“The Girl in the Window” by Wilma Yeo is a somewhat dated, but beautiful and spooky read, with a message all should hear.
In my last article I discussed the Apple Chiller line. Well, I have another winner that appeared in that line, this time written by underrated children’s author Wilma Yeo.
The book is titled The Girl in the Window and centers around the disappearance of a little girl by the name of Leedie Ann Alcott and the efforts of one Kiley Mulligan to find her, which, she thinks she does, at first. Kiley soon finds out the hard way that things aren’t always what they appear to be, and that one should never judge another person, solely on the basis that they are different and treated by others as such.
I read an unfortunate review of this book on Amazon after reading the book for myself and found it to be inaccurate, and thus worthy of discussion in this review. The review reads: “I recently found this book while cleaning, and having loved it as a kid, flipped through it. The plot and suspense were well written, but I was shocked at how culturally insensitive it is to the Romani people, even when the adults in the book try to explain it. I don’t think it’s right to instill racist / xenophobic values in young people, and it’s a shame that this otherwise great book does so much of that.”
You should never write a review, or judge a person, without learning as much as you can about them. Just as the main protagonist of The Girl in the Window, Kiley, initially suspects Pesha, the elderly Romani woman who lives with Mrs. Alcott without getting to know her fully, this reader (skimmer) did not take the time to read the book in its entirety before posting their review.
It is true the majority of adults in this book aren’t very kind in their descriptions or dispositions towards the character of Pesha and her people. The vast majority are ignorant and prejudiced, leading Kiley to the quick conclusion that Pesha must be behind Leedie Ann Alcott’s disappearance and captivity. But this initial assumption is challenged when she is forced to comfort, and keep safe, the very person who she and the rest of town believe is a monster.

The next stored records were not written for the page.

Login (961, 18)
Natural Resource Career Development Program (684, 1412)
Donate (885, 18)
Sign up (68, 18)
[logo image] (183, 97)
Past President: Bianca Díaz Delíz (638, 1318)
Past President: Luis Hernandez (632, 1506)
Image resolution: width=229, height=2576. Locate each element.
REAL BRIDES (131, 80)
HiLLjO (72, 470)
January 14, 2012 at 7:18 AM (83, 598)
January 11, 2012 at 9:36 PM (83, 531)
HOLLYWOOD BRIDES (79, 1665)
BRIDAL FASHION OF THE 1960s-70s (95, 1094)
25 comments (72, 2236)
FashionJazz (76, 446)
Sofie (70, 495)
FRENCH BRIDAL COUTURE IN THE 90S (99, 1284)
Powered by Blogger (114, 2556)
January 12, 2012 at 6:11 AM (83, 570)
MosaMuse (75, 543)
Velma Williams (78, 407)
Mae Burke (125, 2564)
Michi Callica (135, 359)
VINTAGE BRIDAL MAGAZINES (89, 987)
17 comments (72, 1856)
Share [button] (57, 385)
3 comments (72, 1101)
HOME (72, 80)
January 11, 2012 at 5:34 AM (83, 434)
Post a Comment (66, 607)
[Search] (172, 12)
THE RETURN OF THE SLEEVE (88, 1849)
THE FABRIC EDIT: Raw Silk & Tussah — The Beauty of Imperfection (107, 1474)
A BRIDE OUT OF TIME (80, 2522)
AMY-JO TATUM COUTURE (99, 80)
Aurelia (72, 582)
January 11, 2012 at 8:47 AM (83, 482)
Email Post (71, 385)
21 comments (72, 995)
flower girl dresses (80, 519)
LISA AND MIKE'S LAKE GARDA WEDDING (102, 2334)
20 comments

The last few chapters take all the “culturally insensitive”, “racist and xenophobic” elements posited by the adults in the story and turn it on its head. This book is doing the EXACT OPPOSITE of trying “to instill racist / xenophobic values in young people”.
It is in actuality, (if you read the book thoroughly) attempting to teach young readers that more often than not, the REAL monsters are people and their prejudices.
It is true that the term “gypsy”, which is now widely considered an offensive term, is used. However, it is my understanding that this was not considered a widely offensive term when this book was published in 1988.
In the end, The Girl in the Window treats the character of Pesha and her people with respect and wonder, drawing its wonder from the actual culture itself and NOT from its pop culture persona. Actual words, phrases and traditions are used to illustrate Pesha and her people. Not only that, but the horror she and her people faced at the hands of the Nazis during World War II is effectively used as a mirror for the witch hunt that is taking place in the small town where Pesha and Kiley live.
Its delivery may be unintentionally exotic at times, I’ll admit that much, but only unintentionally, and never without actual supporting cultural context. At its core this book is about treating all cultures equally. It’s about recognizing and celebrating the differences and similarities between cultures, and a cautionary tale about demonizing people and their cultures.
I highly recommend that you search for this book and add it to your children’s fright fiction collection. What’s more, I recommend you read it to a young person or persons in your life. This book may be somewhat dated, but its message is timeless.